Many of the songs have passages based partially off some kind of old hymn or other random song of unknown origin, and this is demonstrated by the echoey samples which play back a warped version of the original under the mess of other noise. They seem to choose samples that sound like they should be happy, with major progressions and nice sounding chords. It’s almost like a grand defilement ceremony, as each song literally tears the soul out of the melodic phrase being used, and twists it into the abyss. The horrific raspy screams of the vocalist are so out of place yet at the same time seem to be more integral than the music itself.

The level of irony this music achieves is almost unparalleled with its effect on mood.

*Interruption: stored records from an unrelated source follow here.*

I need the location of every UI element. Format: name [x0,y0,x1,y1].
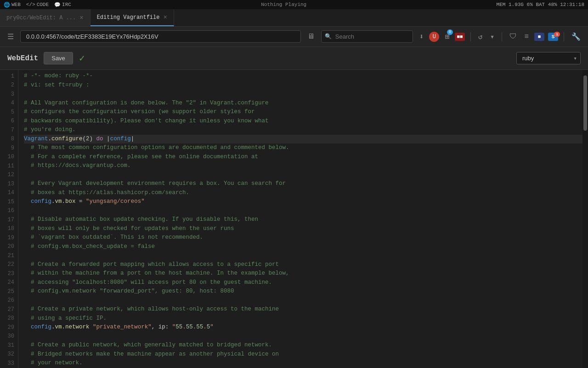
wrench-icon[interactable]: 🔧 [570,30,582,43]
line-num-26: 26 [2,296,18,305]
line-num-17: 17 [2,215,18,224]
code-line-18: # boxes will only be checked for updates… [24,224,582,234]
line-num-2: 2 [2,81,18,90]
line-num-7: 7 [2,126,18,135]
s-icon[interactable]: S 1 [548,33,558,41]
code-line-32: # Bridged networks make the machine appe… [24,350,582,359]
code-nav-btn[interactable]: </> CODE [26,2,49,7]
extensions-icon[interactable]: ⊞ 0 [443,30,451,43]
code-line-29: config.vm.network "private_network", ip:… [24,323,582,332]
tab-label: Editing Vagrantfile [97,14,160,21]
line-num-8: 8 [2,135,18,144]
close-tab-2[interactable]: × [163,14,167,21]
code-line-8: Vagrant.configure(2) do |config| [24,135,582,144]
irc-icon: 💬 [54,2,61,8]
code-line-19: # `vagrant box outdated`. This is not re… [24,233,582,242]
line-num-16: 16 [2,207,18,216]
line-num-15: 15 [2,197,18,207]
line-num-19: 19 [2,233,18,242]
code-line-20: # config.vm.box_check_update = false [24,242,582,252]
line-numbers: 1234567891011121314151617181920212223242… [0,70,18,368]
line-num-5: 5 [2,108,18,117]
line-num-18: 18 [2,224,18,234]
web-nav-btn[interactable]: 🌐 WEB [4,2,21,8]
code-line-26 [24,296,582,305]
code-line-5: # configures the configuration version (… [24,108,582,117]
toolbar-icons: ⬇ U ⊞ 0 ■■ ↺ ▾ 🛡 ≡ ■ S 1 🔧 [418,30,582,43]
url-input[interactable] [20,30,301,43]
code-line-9: # The most common configuration options … [24,144,582,153]
save-button[interactable]: Save [44,52,73,64]
webedit-title: WebEdit [7,54,38,63]
extensions-badge: 0 [447,29,453,35]
line-num-32: 32 [2,350,18,359]
code-label: CODE [37,2,49,7]
code-line-31: # Create a public network, which general… [24,341,582,350]
line-num-21: 21 [2,251,18,260]
code-line-25: # config.vm.network "forwarded_port", gu… [24,287,582,296]
globe-icon: 🌐 [4,2,10,8]
code-line-14: # boxes at https://atlas.hashicorp.com/s… [24,189,582,198]
tab-pry0cc[interactable]: pry0cc/WebEdit: A ... × [0,9,90,26]
code-line-23: # within the machine from a port on the … [24,269,582,278]
code-line-7: # you're doing. [24,126,582,135]
scrollbar-thumb[interactable] [583,75,587,131]
line-num-1: 1 [2,72,18,81]
blue-icon[interactable]: ■ [534,33,544,41]
code-line-2: # vi: set ft=ruby : [24,81,582,90]
tab-label: pry0cc/WebEdit: A ... [6,15,76,21]
search-input[interactable] [321,30,413,43]
scrollbar-track[interactable] [582,70,588,368]
line-num-13: 13 [2,179,18,189]
layers-icon[interactable]: ≡ [522,31,531,43]
irc-nav-btn[interactable]: 💬 IRC [54,2,71,8]
code-line-28: # using a specific IP. [24,314,582,323]
check-button[interactable]: ✓ [79,53,85,63]
line-num-3: 3 [2,90,18,99]
line-num-10: 10 [2,153,18,162]
download-icon[interactable]: ⬇ [418,30,426,43]
editor-area: 1234567891011121314151617181920212223242… [0,70,588,368]
code-line-21 [24,251,582,260]
code-line-12 [24,171,582,180]
u-icon[interactable]: U [429,32,439,42]
line-num-6: 6 [2,117,18,126]
s-badge: 1 [554,32,560,37]
dropdown-icon[interactable]: ▾ [488,30,497,43]
line-num-9: 9 [2,144,18,153]
web-label: WEB [11,2,21,7]
line-num-14: 14 [2,189,18,198]
red-btn[interactable]: ■■ [455,33,465,41]
line-num-24: 24 [2,278,18,288]
screen-icon[interactable]: 🖥 [305,30,317,43]
tab-bar: pry0cc/WebEdit: A ... × Editing Vagrantf… [0,9,588,27]
divider1 [470,32,471,41]
code-line-16 [24,207,582,216]
line-num-23: 23 [2,269,18,278]
code-line-6: # backwards compatibility). Please don't… [24,117,582,126]
refresh-icon[interactable]: ↺ [476,30,485,43]
divider3 [564,32,564,41]
address-bar: ☰ 🖥 🔍 ⬇ U ⊞ 0 ■■ ↺ ▾ 🛡 ≡ ■ S 1 🔧 [0,27,588,47]
tab-vagrantfile[interactable]: Editing Vagrantfile × [90,9,174,26]
shield-icon[interactable]: 🛡 [508,30,519,43]
line-num-31: 31 [2,341,18,350]
code-editor[interactable]: # -*- mode: ruby -*-# vi: set ft=ruby :#… [18,70,582,368]
line-num-22: 22 [2,260,18,270]
code-icon: </> [26,2,35,7]
line-num-4: 4 [2,99,18,108]
line-num-33: 33 [2,359,18,368]
code-line-30 [24,332,582,341]
line-num-12: 12 [2,171,18,180]
close-tab-1[interactable]: × [79,14,83,22]
language-select[interactable]: ruby python javascript html css text [516,52,581,64]
topbar-nav: 🌐 WEB </> CODE 💬 IRC [4,2,71,8]
code-line-11: # https://docs.vagrantup.com. [24,161,582,171]
search-icon: 🔍 [325,33,332,40]
sidebar-toggle-btn[interactable]: ☰ [6,30,16,43]
webedit-header: WebEdit Save ✓ ruby python javascript ht… [0,47,588,70]
code-line-22: # Create a forwarded port mapping which … [24,260,582,270]
top-bar: 🌐 WEB </> CODE 💬 IRC Nothing Playing MEM… [0,0,588,9]
code-line-13: # Every Vagrant development environment … [24,179,582,189]
line-num-30: 30 [2,332,18,341]
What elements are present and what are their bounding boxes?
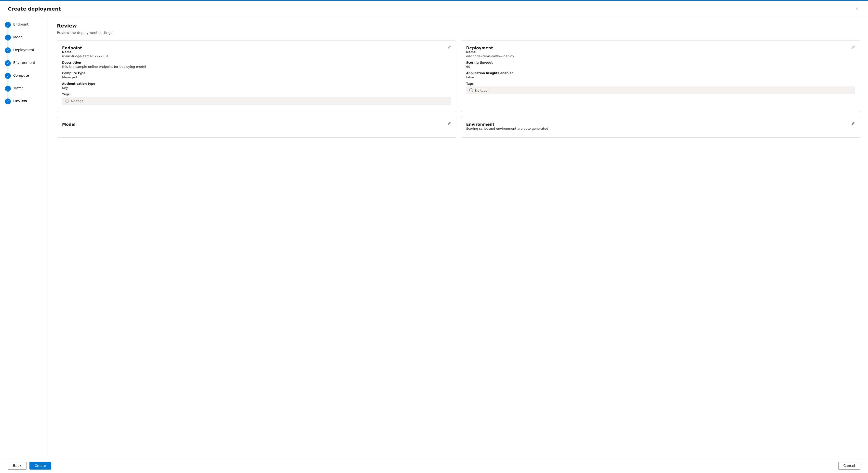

While a minor progression with a dark melody can be very depressing, a major progression with a bright melody that is turned into something dark, is infinitely more depressing. Rather than presenting sadness and anger, Drowning the Light presents hope and then stomps all the fuck over it. The only way to describe the music is metaphorically because beyond saying that it is really poorly recorded guitars, drum machine, and screams, there is no way to illustrate the genius.

I could individually point out moments in songs that are fucking mind-blowing, but that would take forever. There is just one moment, in one song, that I want to talk about, because goddamn I just love it. In the song “The Will To Survive” (which is a good example of the unbridled irony), well the whole song is spectacular, but at about the 5 minute mark something special happens. The guitars cut out, and a strange instrument starts playing, like a keyboard making a bell tone I guess, playing a kind of a bittersweet melody, and there is this screaming over it, which I believe is sampled, and I don’t know whether to call it screaming or crying, but jesus fucking christ it makes me shiver it is so devastatingly depressing. No more to say about that – listen for yourself, if that part doesn’t have some effect on you then you might as well stop reading my reviews right now.

This review was originally intended to ecompass both “To The End of Time” and “Through The Noose of Existence”, but due to the technicalities of this website I am picking one. Somehow, Drowning the Light has released something like 5 separate recordings this year alone, including 2 full lenghts and a couple promos. I don’t know the details except that the 2 LPs are absolutely packed, end to end, with brilliant material. There isn’t a weak song on them, that is the truth. The songwriting is absolutely fucking stunning, each song finds a new way to tug on the heart-strings (or snip them off).

I’m expecting some incredible things from Drowning the Light, and make no mistake that I plan on hunting down every last of their recordings after hearing this brilliance.